About this task:
An exact copy of every record is needed, with the pictures left out.

Supplied data:
<<<<
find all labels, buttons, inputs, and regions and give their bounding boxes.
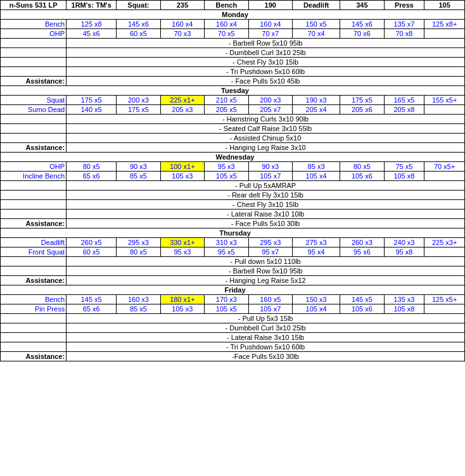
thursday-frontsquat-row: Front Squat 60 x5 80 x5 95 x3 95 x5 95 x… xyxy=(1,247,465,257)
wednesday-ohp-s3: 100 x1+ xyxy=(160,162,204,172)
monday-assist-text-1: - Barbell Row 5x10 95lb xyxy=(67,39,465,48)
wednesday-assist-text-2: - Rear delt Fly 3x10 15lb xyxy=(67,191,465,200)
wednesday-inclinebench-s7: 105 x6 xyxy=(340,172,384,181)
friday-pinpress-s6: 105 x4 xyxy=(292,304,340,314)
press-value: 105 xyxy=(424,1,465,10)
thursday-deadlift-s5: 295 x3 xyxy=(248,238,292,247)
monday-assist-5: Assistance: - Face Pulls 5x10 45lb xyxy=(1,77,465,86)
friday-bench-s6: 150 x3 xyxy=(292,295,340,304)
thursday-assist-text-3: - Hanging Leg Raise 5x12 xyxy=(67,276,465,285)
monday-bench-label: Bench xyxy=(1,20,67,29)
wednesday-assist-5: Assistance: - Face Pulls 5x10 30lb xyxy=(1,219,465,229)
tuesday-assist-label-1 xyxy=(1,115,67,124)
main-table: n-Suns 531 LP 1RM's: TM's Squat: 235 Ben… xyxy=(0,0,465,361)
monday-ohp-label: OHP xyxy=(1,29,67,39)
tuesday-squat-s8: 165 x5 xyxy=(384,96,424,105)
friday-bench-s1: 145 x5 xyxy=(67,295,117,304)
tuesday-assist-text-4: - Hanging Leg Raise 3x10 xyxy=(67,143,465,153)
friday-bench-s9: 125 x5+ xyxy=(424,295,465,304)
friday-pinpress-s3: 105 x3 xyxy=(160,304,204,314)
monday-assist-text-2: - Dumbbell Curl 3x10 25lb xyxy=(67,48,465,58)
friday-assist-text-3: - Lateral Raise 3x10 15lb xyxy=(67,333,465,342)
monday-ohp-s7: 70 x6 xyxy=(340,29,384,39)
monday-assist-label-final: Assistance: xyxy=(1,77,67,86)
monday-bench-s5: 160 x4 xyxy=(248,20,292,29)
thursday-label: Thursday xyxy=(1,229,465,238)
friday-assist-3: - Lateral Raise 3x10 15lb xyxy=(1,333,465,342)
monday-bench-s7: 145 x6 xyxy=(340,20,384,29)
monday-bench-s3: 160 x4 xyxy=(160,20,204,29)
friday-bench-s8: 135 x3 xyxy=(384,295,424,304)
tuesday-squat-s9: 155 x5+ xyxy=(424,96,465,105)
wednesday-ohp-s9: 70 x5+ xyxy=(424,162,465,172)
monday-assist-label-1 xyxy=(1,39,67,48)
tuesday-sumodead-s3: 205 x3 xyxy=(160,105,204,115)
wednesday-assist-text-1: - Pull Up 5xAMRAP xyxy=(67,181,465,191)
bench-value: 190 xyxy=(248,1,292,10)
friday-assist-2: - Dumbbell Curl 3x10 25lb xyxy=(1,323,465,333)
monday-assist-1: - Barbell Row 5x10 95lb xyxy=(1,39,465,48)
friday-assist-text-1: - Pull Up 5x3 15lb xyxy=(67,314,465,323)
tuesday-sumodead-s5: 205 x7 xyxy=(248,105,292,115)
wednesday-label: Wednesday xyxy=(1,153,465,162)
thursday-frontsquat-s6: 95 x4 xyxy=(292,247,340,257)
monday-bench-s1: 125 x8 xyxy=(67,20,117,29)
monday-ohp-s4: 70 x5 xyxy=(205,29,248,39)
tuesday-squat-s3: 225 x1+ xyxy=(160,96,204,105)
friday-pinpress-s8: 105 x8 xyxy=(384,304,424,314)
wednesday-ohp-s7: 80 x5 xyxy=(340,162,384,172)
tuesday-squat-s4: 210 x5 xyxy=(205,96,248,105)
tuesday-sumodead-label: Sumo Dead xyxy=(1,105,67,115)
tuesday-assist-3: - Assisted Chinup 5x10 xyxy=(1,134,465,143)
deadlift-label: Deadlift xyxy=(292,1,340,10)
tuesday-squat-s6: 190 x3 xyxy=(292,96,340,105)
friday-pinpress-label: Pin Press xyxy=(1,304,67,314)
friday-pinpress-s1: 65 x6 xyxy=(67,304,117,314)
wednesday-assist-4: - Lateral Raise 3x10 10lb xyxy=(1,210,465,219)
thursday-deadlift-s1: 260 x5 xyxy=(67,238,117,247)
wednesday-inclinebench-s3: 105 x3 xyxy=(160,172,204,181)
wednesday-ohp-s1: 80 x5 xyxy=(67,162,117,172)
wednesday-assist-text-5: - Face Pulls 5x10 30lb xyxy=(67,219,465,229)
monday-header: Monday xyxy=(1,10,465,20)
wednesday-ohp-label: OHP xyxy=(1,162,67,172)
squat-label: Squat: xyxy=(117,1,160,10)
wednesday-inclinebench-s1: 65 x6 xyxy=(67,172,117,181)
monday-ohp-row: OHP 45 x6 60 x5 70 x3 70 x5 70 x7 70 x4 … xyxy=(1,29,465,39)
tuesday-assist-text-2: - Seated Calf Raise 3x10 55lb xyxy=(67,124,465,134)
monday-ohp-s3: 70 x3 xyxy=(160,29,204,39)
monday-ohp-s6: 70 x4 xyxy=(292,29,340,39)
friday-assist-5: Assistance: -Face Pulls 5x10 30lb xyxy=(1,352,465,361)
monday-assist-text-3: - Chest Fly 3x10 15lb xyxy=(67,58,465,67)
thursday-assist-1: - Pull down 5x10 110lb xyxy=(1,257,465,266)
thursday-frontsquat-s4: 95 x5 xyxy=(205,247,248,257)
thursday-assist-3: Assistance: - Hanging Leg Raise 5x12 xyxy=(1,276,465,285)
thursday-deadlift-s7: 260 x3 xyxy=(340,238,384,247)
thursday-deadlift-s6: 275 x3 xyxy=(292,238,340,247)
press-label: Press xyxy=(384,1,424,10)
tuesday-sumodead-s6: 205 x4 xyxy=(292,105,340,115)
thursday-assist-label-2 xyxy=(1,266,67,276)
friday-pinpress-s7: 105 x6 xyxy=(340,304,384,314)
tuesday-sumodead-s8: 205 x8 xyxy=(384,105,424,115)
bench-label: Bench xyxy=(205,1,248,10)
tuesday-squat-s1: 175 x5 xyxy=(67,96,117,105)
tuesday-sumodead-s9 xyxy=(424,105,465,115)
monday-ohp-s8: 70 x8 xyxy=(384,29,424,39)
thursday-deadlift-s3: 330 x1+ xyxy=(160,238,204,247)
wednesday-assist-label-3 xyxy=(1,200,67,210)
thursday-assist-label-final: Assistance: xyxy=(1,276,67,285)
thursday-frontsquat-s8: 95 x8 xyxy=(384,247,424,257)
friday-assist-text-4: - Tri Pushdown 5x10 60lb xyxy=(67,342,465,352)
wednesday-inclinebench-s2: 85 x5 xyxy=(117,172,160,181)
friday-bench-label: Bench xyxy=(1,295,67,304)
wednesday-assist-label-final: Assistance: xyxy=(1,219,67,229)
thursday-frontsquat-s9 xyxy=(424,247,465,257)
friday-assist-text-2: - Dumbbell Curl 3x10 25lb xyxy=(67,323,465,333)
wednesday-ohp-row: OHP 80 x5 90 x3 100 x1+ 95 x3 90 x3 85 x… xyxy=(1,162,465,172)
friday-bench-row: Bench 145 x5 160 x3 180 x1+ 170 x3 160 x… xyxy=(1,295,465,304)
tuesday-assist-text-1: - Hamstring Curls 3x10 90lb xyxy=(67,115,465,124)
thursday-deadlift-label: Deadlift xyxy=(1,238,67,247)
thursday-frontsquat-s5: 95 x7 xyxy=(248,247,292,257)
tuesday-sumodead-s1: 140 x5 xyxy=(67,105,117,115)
>>>>
Answer to the problem:
find all labels, buttons, inputs, and regions and give their bounding boxes.
thursday-frontsquat-row: Front Squat 60 x5 80 x5 95 x3 95 x5 95 x… xyxy=(1,247,465,257)
wednesday-ohp-s3: 100 x1+ xyxy=(160,162,204,172)
monday-assist-text-1: - Barbell Row 5x10 95lb xyxy=(67,39,465,48)
wednesday-assist-text-2: - Rear delt Fly 3x10 15lb xyxy=(67,191,465,200)
wednesday-inclinebench-s7: 105 x6 xyxy=(340,172,384,181)
friday-pinpress-s6: 105 x4 xyxy=(292,304,340,314)
press-value: 105 xyxy=(424,1,465,10)
thursday-deadlift-s5: 295 x3 xyxy=(248,238,292,247)
monday-assist-5: Assistance: - Face Pulls 5x10 45lb xyxy=(1,77,465,86)
friday-bench-s6: 150 x3 xyxy=(292,295,340,304)
thursday-assist-text-3: - Hanging Leg Raise 5x12 xyxy=(67,276,465,285)
monday-bench-label: Bench xyxy=(1,20,67,29)
wednesday-assist-5: Assistance: - Face Pulls 5x10 30lb xyxy=(1,219,465,229)
tuesday-assist-label-1 xyxy=(1,115,67,124)
main-table: n-Suns 531 LP 1RM's: TM's Squat: 235 Ben… xyxy=(0,0,465,361)
monday-ohp-label: OHP xyxy=(1,29,67,39)
tuesday-squat-s8: 165 x5 xyxy=(384,96,424,105)
friday-bench-s1: 145 x5 xyxy=(67,295,117,304)
tuesday-assist-text-4: - Hanging Leg Raise 3x10 xyxy=(67,143,465,153)
friday-bench-s9: 125 x5+ xyxy=(424,295,465,304)
friday-pinpress-s3: 105 x3 xyxy=(160,304,204,314)
monday-assist-text-2: - Dumbbell Curl 3x10 25lb xyxy=(67,48,465,58)
friday-assist-text-3: - Lateral Raise 3x10 15lb xyxy=(67,333,465,342)
monday-ohp-s7: 70 x6 xyxy=(340,29,384,39)
monday-assist-label-final: Assistance: xyxy=(1,77,67,86)
monday-bench-s5: 160 x4 xyxy=(248,20,292,29)
thursday-label: Thursday xyxy=(1,229,465,238)
friday-assist-3: - Lateral Raise 3x10 15lb xyxy=(1,333,465,342)
monday-bench-s7: 145 x6 xyxy=(340,20,384,29)
monday-bench-s3: 160 x4 xyxy=(160,20,204,29)
friday-bench-s8: 135 x3 xyxy=(384,295,424,304)
tuesday-squat-s9: 155 x5+ xyxy=(424,96,465,105)
wednesday-ohp-s9: 70 x5+ xyxy=(424,162,465,172)
monday-assist-label-1 xyxy=(1,39,67,48)
tuesday-sumodead-s3: 205 x3 xyxy=(160,105,204,115)
wednesday-assist-text-1: - Pull Up 5xAMRAP xyxy=(67,181,465,191)
bench-value: 190 xyxy=(248,1,292,10)
friday-assist-2: - Dumbbell Curl 3x10 25lb xyxy=(1,323,465,333)
monday-assist-1: - Barbell Row 5x10 95lb xyxy=(1,39,465,48)
friday-assist-text-1: - Pull Up 5x3 15lb xyxy=(67,314,465,323)
tuesday-sumodead-s5: 205 x7 xyxy=(248,105,292,115)
wednesday-label: Wednesday xyxy=(1,153,465,162)
thursday-frontsquat-s6: 95 x4 xyxy=(292,247,340,257)
monday-bench-s1: 125 x8 xyxy=(67,20,117,29)
monday-ohp-s4: 70 x5 xyxy=(205,29,248,39)
tuesday-squat-s3: 225 x1+ xyxy=(160,96,204,105)
friday-pinpress-s8: 105 x8 xyxy=(384,304,424,314)
wednesday-ohp-s7: 80 x5 xyxy=(340,162,384,172)
tuesday-squat-s4: 210 x5 xyxy=(205,96,248,105)
tuesday-sumodead-label: Sumo Dead xyxy=(1,105,67,115)
tuesday-assist-3: - Assisted Chinup 5x10 xyxy=(1,134,465,143)
deadlift-label: Deadlift xyxy=(292,1,340,10)
tuesday-squat-s6: 190 x3 xyxy=(292,96,340,105)
friday-pinpress-label: Pin Press xyxy=(1,304,67,314)
friday-pinpress-s1: 65 x6 xyxy=(67,304,117,314)
wednesday-assist-4: - Lateral Raise 3x10 10lb xyxy=(1,210,465,219)
thursday-deadlift-s1: 260 x5 xyxy=(67,238,117,247)
wednesday-inclinebench-s3: 105 x3 xyxy=(160,172,204,181)
wednesday-ohp-s1: 80 x5 xyxy=(67,162,117,172)
wednesday-assist-text-5: - Face Pulls 5x10 30lb xyxy=(67,219,465,229)
monday-header: Monday xyxy=(1,10,465,20)
wednesday-ohp-label: OHP xyxy=(1,162,67,172)
squat-label: Squat: xyxy=(117,1,160,10)
wednesday-inclinebench-s1: 65 x6 xyxy=(67,172,117,181)
monday-ohp-row: OHP 45 x6 60 x5 70 x3 70 x5 70 x7 70 x4 … xyxy=(1,29,465,39)
tuesday-assist-text-2: - Seated Calf Raise 3x10 55lb xyxy=(67,124,465,134)
monday-ohp-s3: 70 x3 xyxy=(160,29,204,39)
monday-ohp-s6: 70 x4 xyxy=(292,29,340,39)
friday-assist-5: Assistance: -Face Pulls 5x10 30lb xyxy=(1,352,465,361)
monday-assist-text-3: - Chest Fly 3x10 15lb xyxy=(67,58,465,67)
thursday-assist-1: - Pull down 5x10 110lb xyxy=(1,257,465,266)
thursday-frontsquat-s4: 95 x5 xyxy=(205,247,248,257)
thursday-assist-3: Assistance: - Hanging Leg Raise 5x12 xyxy=(1,276,465,285)
thursday-deadlift-s7: 260 x3 xyxy=(340,238,384,247)
thursday-deadlift-s6: 275 x3 xyxy=(292,238,340,247)
press-label: Press xyxy=(384,1,424,10)
tuesday-sumodead-s6: 205 x4 xyxy=(292,105,340,115)
thursday-assist-label-2 xyxy=(1,266,67,276)
friday-pinpress-s7: 105 x6 xyxy=(340,304,384,314)
tuesday-sumodead-s8: 205 x8 xyxy=(384,105,424,115)
bench-label: Bench xyxy=(205,1,248,10)
tuesday-squat-s1: 175 x5 xyxy=(67,96,117,105)
tuesday-sumodead-s9 xyxy=(424,105,465,115)
monday-ohp-s8: 70 x8 xyxy=(384,29,424,39)
thursday-deadlift-s3: 330 x1+ xyxy=(160,238,204,247)
wednesday-assist-label-3 xyxy=(1,200,67,210)
thursday-assist-label-final: Assistance: xyxy=(1,276,67,285)
thursday-frontsquat-s8: 95 x8 xyxy=(384,247,424,257)
friday-assist-text-4: - Tri Pushdown 5x10 60lb xyxy=(67,342,465,352)
wednesday-inclinebench-s2: 85 x5 xyxy=(117,172,160,181)
friday-bench-label: Bench xyxy=(1,295,67,304)
wednesday-assist-label-final: Assistance: xyxy=(1,219,67,229)
thursday-frontsquat-s9 xyxy=(424,247,465,257)
friday-assist-text-2: - Dumbbell Curl 3x10 25lb xyxy=(67,323,465,333)
wednesday-ohp-row: OHP 80 x5 90 x3 100 x1+ 95 x3 90 x3 85 x… xyxy=(1,162,465,172)
friday-bench-row: Bench 145 x5 160 x3 180 x1+ 170 x3 160 x… xyxy=(1,295,465,304)
tuesday-assist-text-1: - Hamstring Curls 3x10 90lb xyxy=(67,115,465,124)
thursday-deadlift-label: Deadlift xyxy=(1,238,67,247)
thursday-frontsquat-s5: 95 x7 xyxy=(248,247,292,257)
tuesday-sumodead-s1: 140 x5 xyxy=(67,105,117,115)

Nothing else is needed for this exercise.